Williams main theme in Lincoln and His Generals is about the Civil War being the first modern war and Lincoln’s function in the position of President. He introduces the state of the Union army as one that has no shape to it. This includes the lack of any plan of attack, as the thought of war had not been translated into any type of scheme. The armies lacked organization and communication, and existing qualified generals were old and inept. The first task that Lincoln had was the immediate selection of Generals. Lincoln’s selection process was sometimes based on political and personal grounds, and he was in the position of selecting from a pool of generals that had no experience leading a large army. Williams tells us that even if the selection was for political reasons, Lincoln had the ‘national cohesion’ in mind. It appears that control was an important factor in Lincoln’s selections, however, Williams continually argues that if Lincoln had had generals who were more competent he would not have interfered as much.

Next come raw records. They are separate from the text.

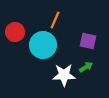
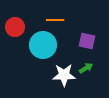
orange line: rotated 66 degrees clockwise
red circle: moved 5 px up
purple square: moved 1 px left
green arrow: moved 1 px down
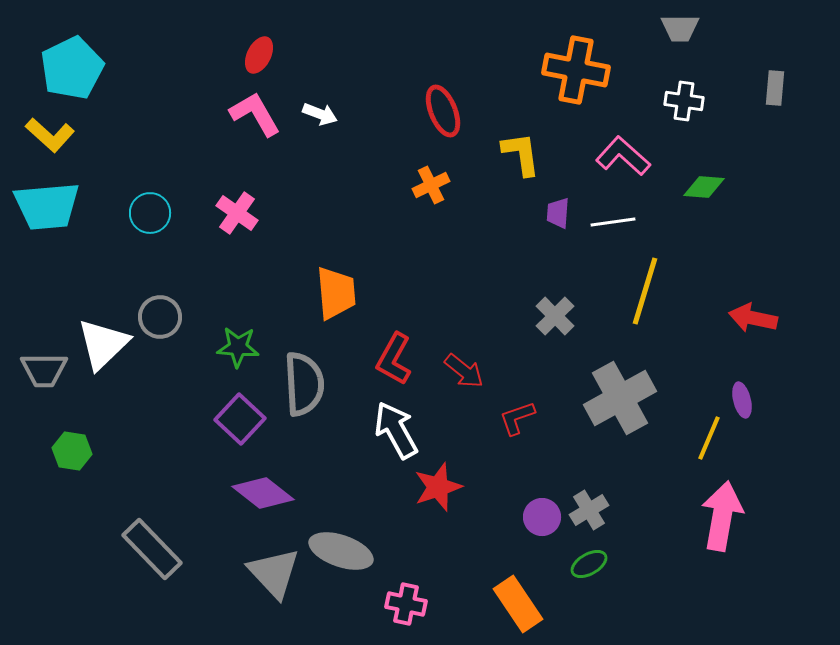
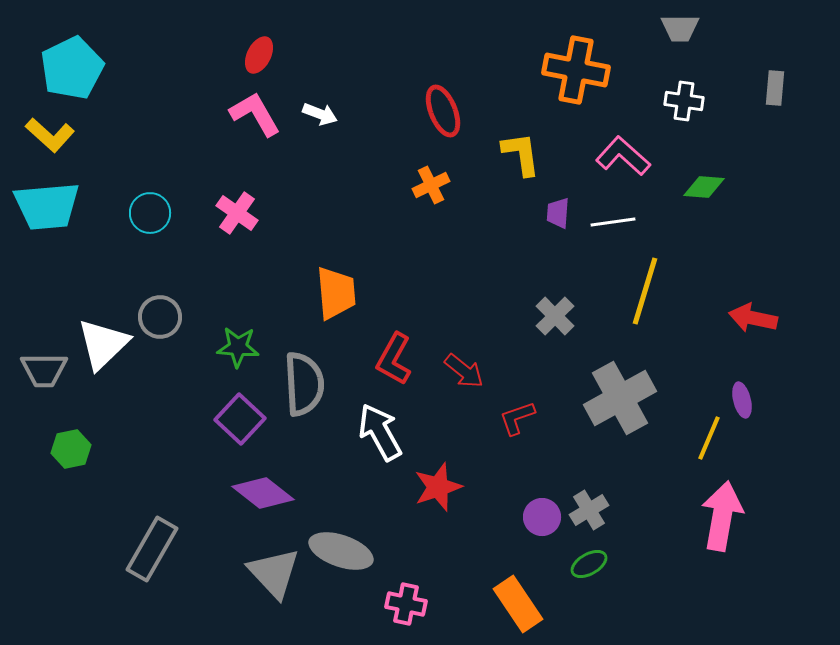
white arrow at (396, 430): moved 16 px left, 2 px down
green hexagon at (72, 451): moved 1 px left, 2 px up; rotated 21 degrees counterclockwise
gray rectangle at (152, 549): rotated 74 degrees clockwise
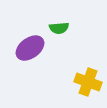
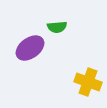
green semicircle: moved 2 px left, 1 px up
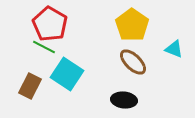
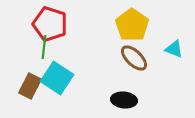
red pentagon: rotated 12 degrees counterclockwise
green line: rotated 70 degrees clockwise
brown ellipse: moved 1 px right, 4 px up
cyan square: moved 10 px left, 4 px down
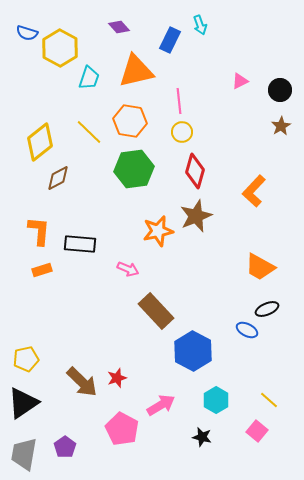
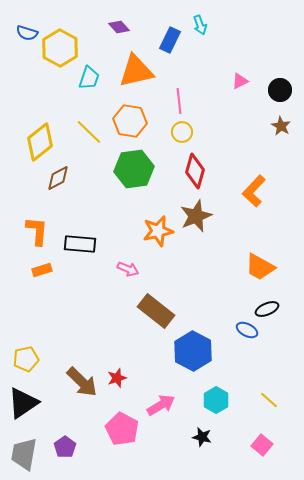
brown star at (281, 126): rotated 12 degrees counterclockwise
orange L-shape at (39, 231): moved 2 px left
brown rectangle at (156, 311): rotated 9 degrees counterclockwise
pink square at (257, 431): moved 5 px right, 14 px down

In Lincoln, one sees a willing amateur, one who had the ability to bring out the best in some men, and also learn from them (Williams 11).
Williams gives us insight into Lincoln’s thought process into who Lincoln really was. Williams superbly supports this with various examples and numerous interactions that Lincoln had with his Generals. For example, Lincoln’s selection of General Scott, the first General of the Union forces. When Lincoln interacted with Scott, he showed a deference for Scott’s age and knowledge. Thus allowing Scott to share his skills, this humility was shored by General McClellan. Lincoln later changes his approach towards McClellan, trying to boost his confidence and courage. Williams continually shows McClellan as an egotist, who eventually replaced Scott as General in chief. McClellan is depicted as unsure, indecisive, self-centered and fearful of...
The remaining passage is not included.